Hankins’ educational career has mainly been at the high school level.

He has been Marquette High’s principal since 2019 and served as the school’s associate principal for the four previous school years. He also was an assistant principal at Marquette High from 2004 through 2010 and at Fort Zumwalt School District’s South High from 2010 to 2015.

Hankins was named High School Principal of the Year in 2021-2022 by the St. Louis Association of Secondary School Principals.

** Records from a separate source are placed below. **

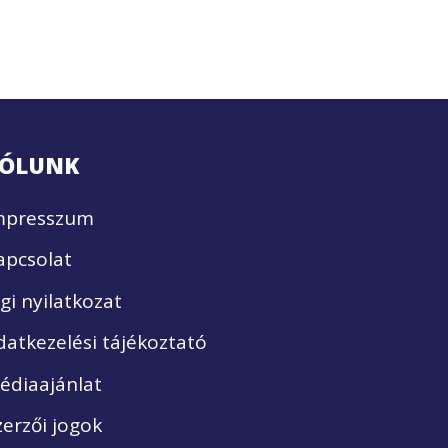
ÓLUNK
mpresszum
apcsolat
ogi nyilatkozat
datkezelési tájékoztató
édiaajánlat
zerzői jogok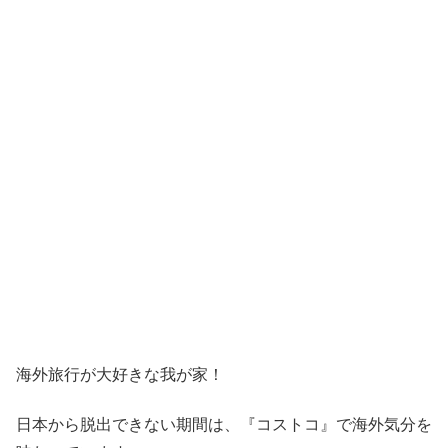
海外旅行が大好きな我が家！
日本から脱出できない期間は、『コストコ』
で海外気分を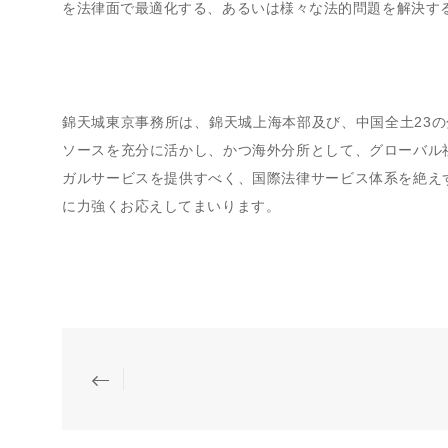
を法律面で最適化する、あるいは様々な法的問題を解決す
錦天城東京事務所は、錦天城上海本部及び、中国全土23
ソースを充分に活かし、かつ海外分所として、グローバル
ガルサービスを提供すべく、国際法律サービス体系を絶え
に力強くお応えしてまいります。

He also has more than seven years of experience teaching history, geography, sociology and psychology classes, and he worked for a semester as a paraprofessional. During his teaching tenure, he also served as an assistant football and track coach.

Hankins said he has taught at the middle school level, and because his wife, Melissa Hankins, is an elementary school teacher, he believes he has gained insight about the needs of elementary schools.

“The biggest thing is I have a lot of respect for elementary and middle school teachers,” Hankins said. “It is a whole different animal. I do think you have to have your heart for that age group. It is keeping in mind what they do is incredible work. I hope they know I have 100 percent respect for what they do and that I am there to support them.

“I am really excited to visit elementary and middle school buildings. It is a different climate and different educational experience that I am looking forward to getting to know better.”

Cain said Hankins’ experience with high school students means he understands how students nearing the end of their Rockwood experience were shaped by experiences in elementary and middle schools.

“He has an awareness of the importance of early identifications of programs, needs and strengths and weaknesses of the district,” Cain said. “What counts is he has an awareness, and he is not doing this work by himself. This is a full-fledged department or division within the school district. We are very fortunate to have a staff that is highly skilled and highly experienced in what they are doing. Steve knows how to work with teams, develop and build teams and ultimately support them.”